Mais cette situation plombe également la vie sociale dans certains villages pendant de longs mois. Les « pour » et le « contre » s’entredéchirent… Dans certains cas, les opposants se structurent pour organiser la résistance : pétitions, manifestations voire recours sont alors au menu. Certains s’échinent même à démontrer l’inefficacité des éoliennes sur le plan énergétique. De nouveau, le manque de balises en matière d’implantation éolienne fait perdre du temps et de l’énergie à tout le monde.
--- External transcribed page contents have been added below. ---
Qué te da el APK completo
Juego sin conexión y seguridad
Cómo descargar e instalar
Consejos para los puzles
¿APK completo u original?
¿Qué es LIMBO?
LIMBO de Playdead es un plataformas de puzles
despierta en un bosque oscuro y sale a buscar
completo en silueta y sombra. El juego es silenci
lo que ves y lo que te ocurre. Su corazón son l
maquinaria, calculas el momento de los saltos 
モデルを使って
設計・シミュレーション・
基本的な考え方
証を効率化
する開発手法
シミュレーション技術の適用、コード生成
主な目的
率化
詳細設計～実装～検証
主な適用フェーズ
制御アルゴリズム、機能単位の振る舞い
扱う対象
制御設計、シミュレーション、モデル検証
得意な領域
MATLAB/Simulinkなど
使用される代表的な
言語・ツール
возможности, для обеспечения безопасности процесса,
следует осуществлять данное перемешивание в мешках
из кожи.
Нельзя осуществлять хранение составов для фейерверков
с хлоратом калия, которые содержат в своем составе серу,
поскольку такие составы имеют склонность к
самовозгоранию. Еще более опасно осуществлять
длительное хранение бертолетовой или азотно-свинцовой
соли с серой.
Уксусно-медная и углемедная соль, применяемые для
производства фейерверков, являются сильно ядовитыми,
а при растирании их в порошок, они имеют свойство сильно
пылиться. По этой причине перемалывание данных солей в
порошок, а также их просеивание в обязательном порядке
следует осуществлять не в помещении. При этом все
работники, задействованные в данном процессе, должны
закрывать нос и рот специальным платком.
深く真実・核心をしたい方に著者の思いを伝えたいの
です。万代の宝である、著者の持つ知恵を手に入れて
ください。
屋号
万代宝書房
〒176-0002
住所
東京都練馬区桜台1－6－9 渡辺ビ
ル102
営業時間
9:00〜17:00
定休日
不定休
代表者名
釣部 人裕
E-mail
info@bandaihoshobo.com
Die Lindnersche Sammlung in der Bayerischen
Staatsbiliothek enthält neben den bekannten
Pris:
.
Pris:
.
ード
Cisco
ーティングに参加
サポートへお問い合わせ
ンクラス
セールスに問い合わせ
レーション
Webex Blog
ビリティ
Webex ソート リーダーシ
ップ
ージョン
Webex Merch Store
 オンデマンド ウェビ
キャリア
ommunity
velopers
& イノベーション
De plus, en l’absence de stratégie d’implantation, les permis sont délivrés au coup par coup, sans vision d’ensemble ce qui implique que certains projets acceptés aujourd’hui compromettent la réalisation d’autres projets potentiellement plus opportuns, tant sur le plan énergétique qu’au niveau de l’intégration paysagère ou de l’acception sociale par exemple. Et c’est la collectivité qui sort alors perdante …

A quand donc une stratégie d’implantation transparente et claire permettrant l’expression d’un véritable débat démocratique et une meilleure appropriation des éoliennes par la population ? Qui préparerait aussi le terrain local avant l’arrivée du promoteur et favoriserait ainsi un déroulement de la procédure dans un climat plus serein. Pour que chacun reprenne son rôle : le public définit un cadre, même souple, dans lequel intervient le privé, en toute sécurité. On sortirait ainsi peut-être d’une situation où tout le monde est potentiellement perdant.